|Machine type||RISC-based shared-memory multi-processor|
|Operating system||Solaris (Sun's Unix flavour)|
|Connection structure||Crossbar (see remarks)|
|Compilers||Fortran 77, Fortran 90, C, C++|
|Vendors information Web page||http://www.sun.com/servers/highend/sunfire_e25k/index.xml|
|Year of introduction||2004.|
|Clock cycle||1.2 GHz|
|Theor. peak performance|
|Per proc. (64-bit)||4.8 Gflop/s|
|Maximal (64-bit)||345.6 Gflop/s|
|Main memory||≤ 576 GB|
|Number of processors||≤ 72|
|Aggregate||<= 172.8 GB/s|
In the E25K is the successor of the 3800-15K system. It employs the newest UltraSPARC IV processors at a clock frequency of 1.2 GHz. The structure of the systems is exactly the same as for its predecessor. In fact, the backplane is identical and one can turn one system into the other by just exchanging the processor boards. The processor/memory boards are plugged into a backplane that is an 18×18 flat crossbar. Each board contains four 1.2 GHz UltraSPARC IV processors and a maximum of 32 GB of memory. So, normally the maximum number of processors would 72. Where in the 3800-15K there is the possibility to use slots of an additional crossbar to plug in extra 2-CPU boards to extend the computational power at the cost of I/O capacity, this possibility is not offered for th3 E25K system. Because of the flat crossbar memory access is uniform and the aggregate bandwidth of the crossbar is 172.8 GB/s. This is equivalent to 2.4 GB/s/processor or 2 B/cycle. So, an 8-byte operand needs 4 cycles to be shipped to the processor.

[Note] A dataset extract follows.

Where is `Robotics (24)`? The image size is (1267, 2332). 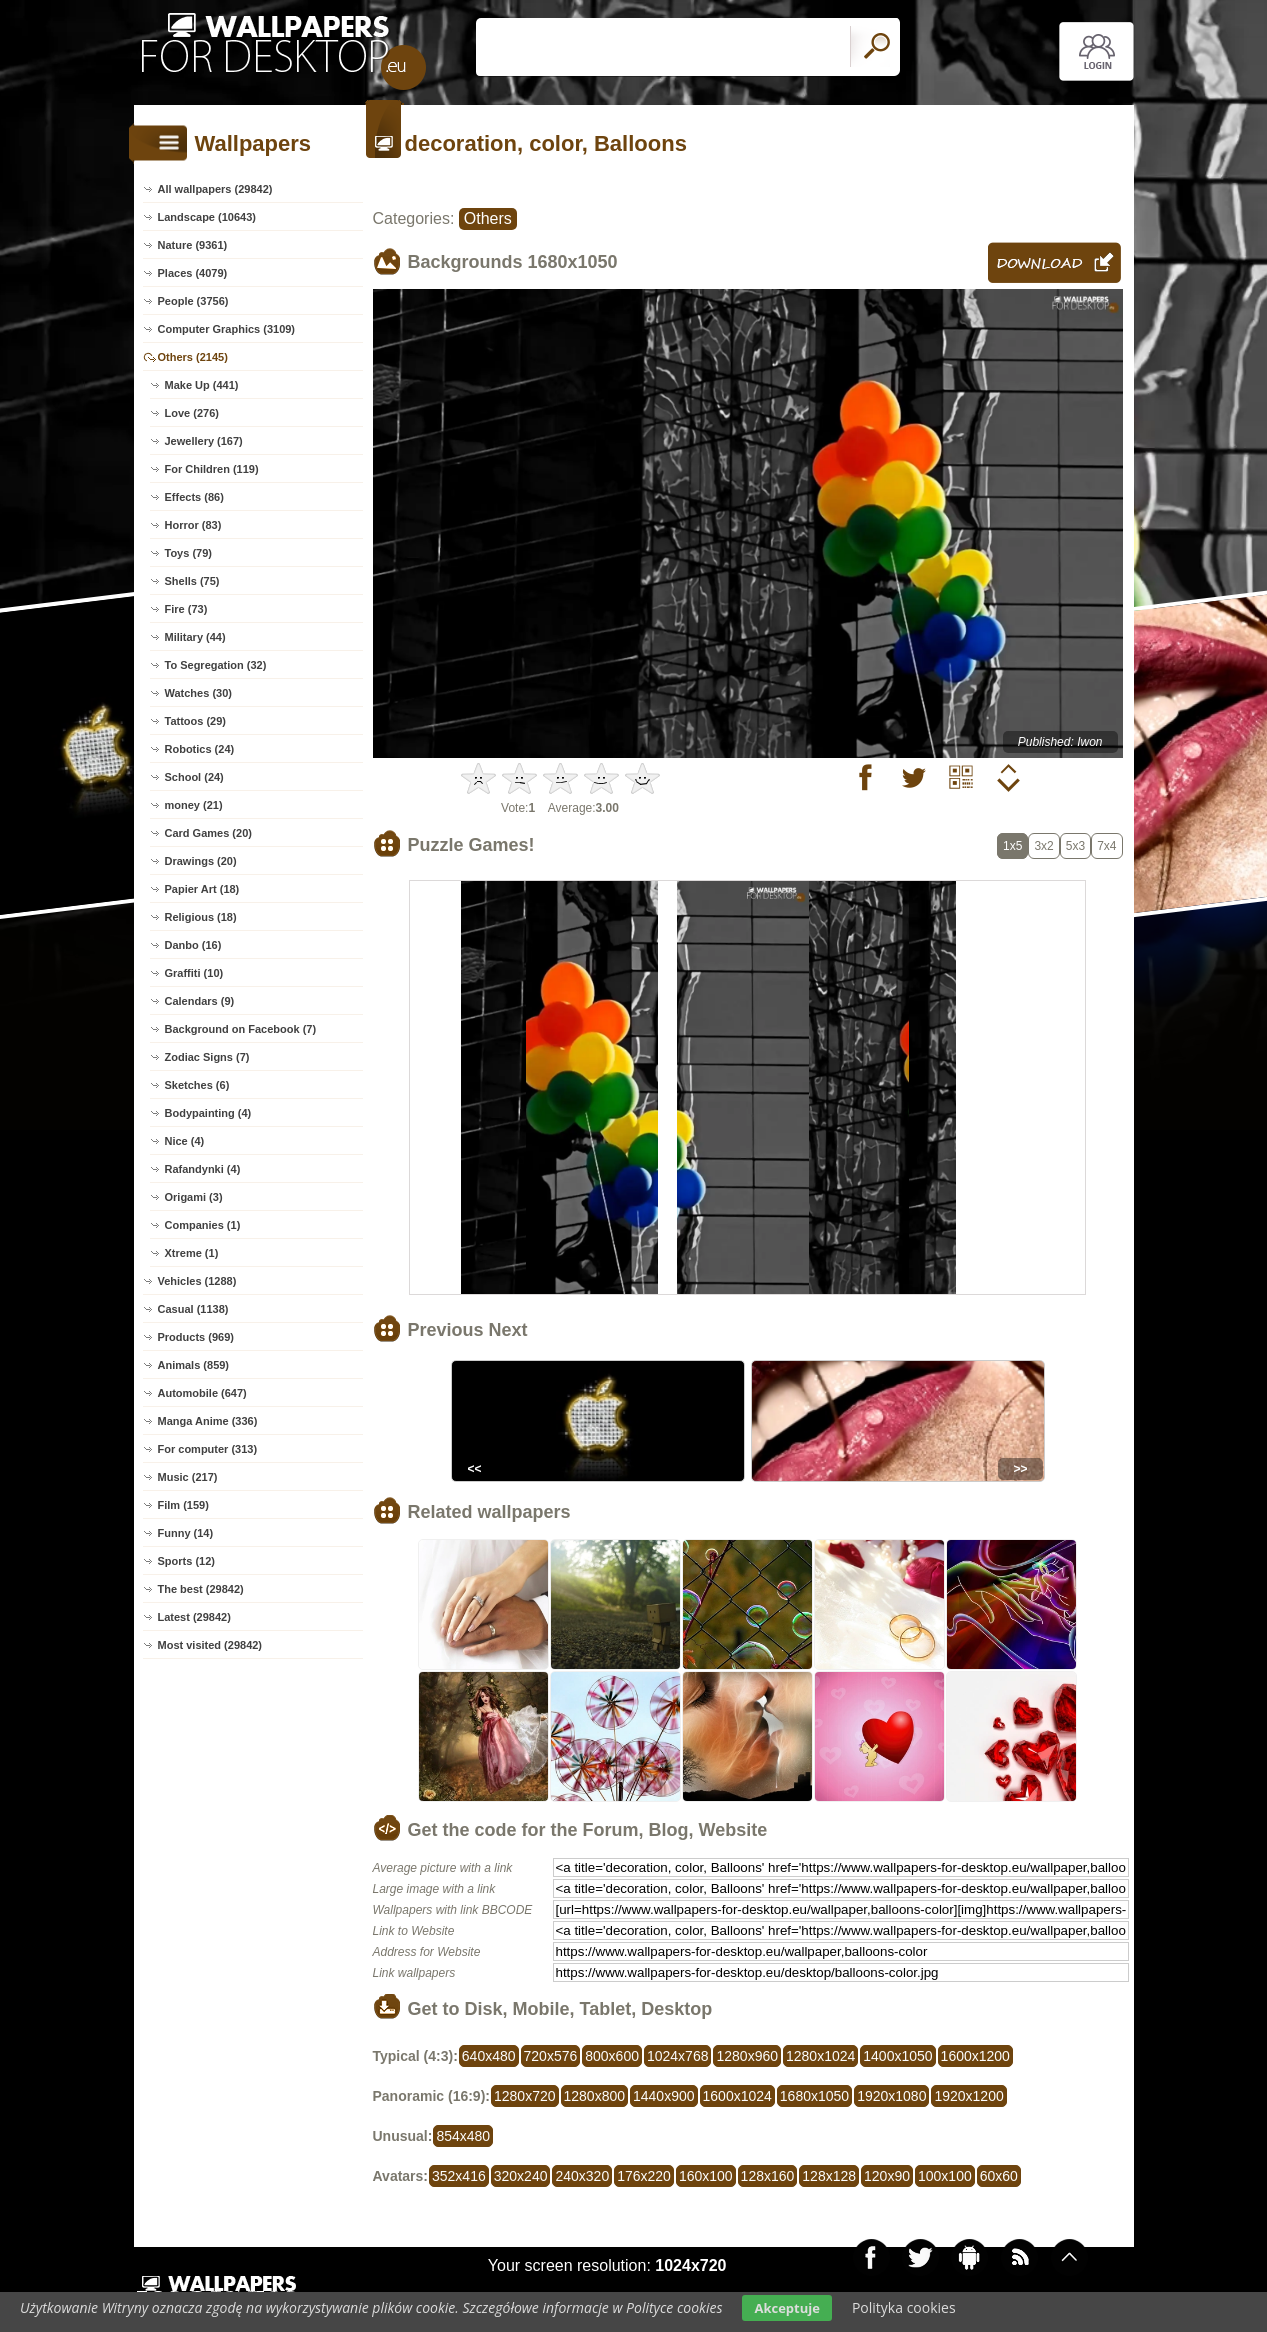 Robotics (24) is located at coordinates (200, 749). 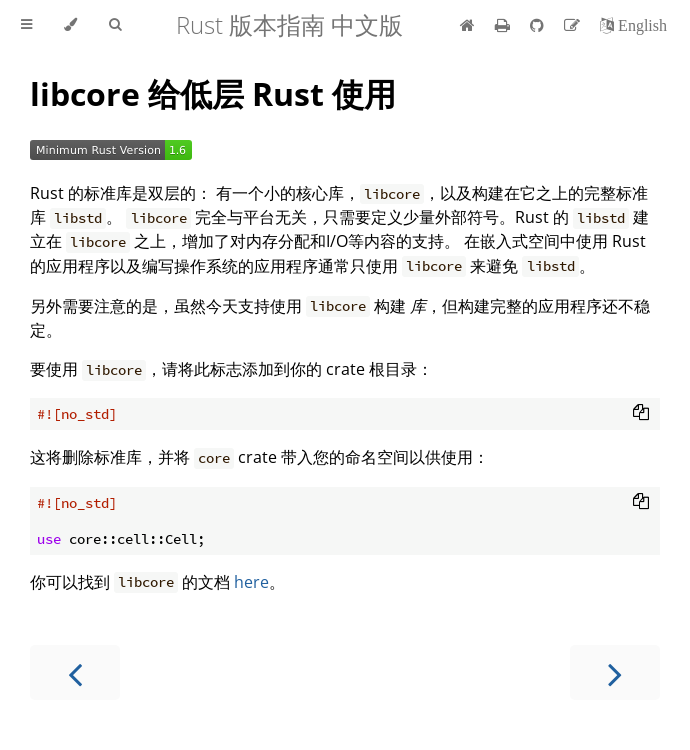 The height and width of the screenshot is (750, 690). I want to click on [Print this book], so click(504, 25). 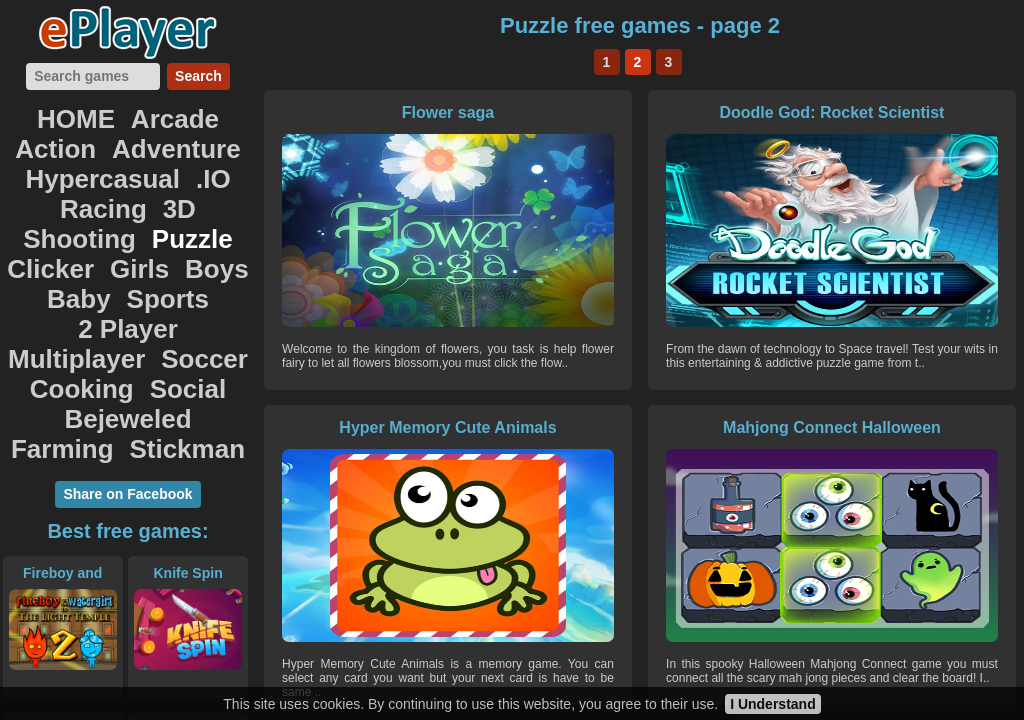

The main (almost only) difference with its predecessor is that the E25K system
employs the dual-core UltraSPARC IV processors.
This formally doubles the peak performance per processor, although because of
bandwidth constraints the effective performance increase will be lower. Sun
maintains a somewhat confusing terminology with respect to multi-threading: it
uses the term to express the fact that the two processor cores on an UltraSPARC
IV chip each do their processing independently. It calls this chip
multi-threading (CMT). Yet the cores are not capable of switching between
process threads as what is normally understood by multi-threading.
The E25K is a typical SMP machine with provisions for shared-memory parallelism with OpenMP over the full range of processors in the system.
In  a speed of 891.4 Gflop/s is reported for a 7-way cluster with a total of 672 processors in solving a dense linear system of unspecified size. The efficiency for this problem is 74%.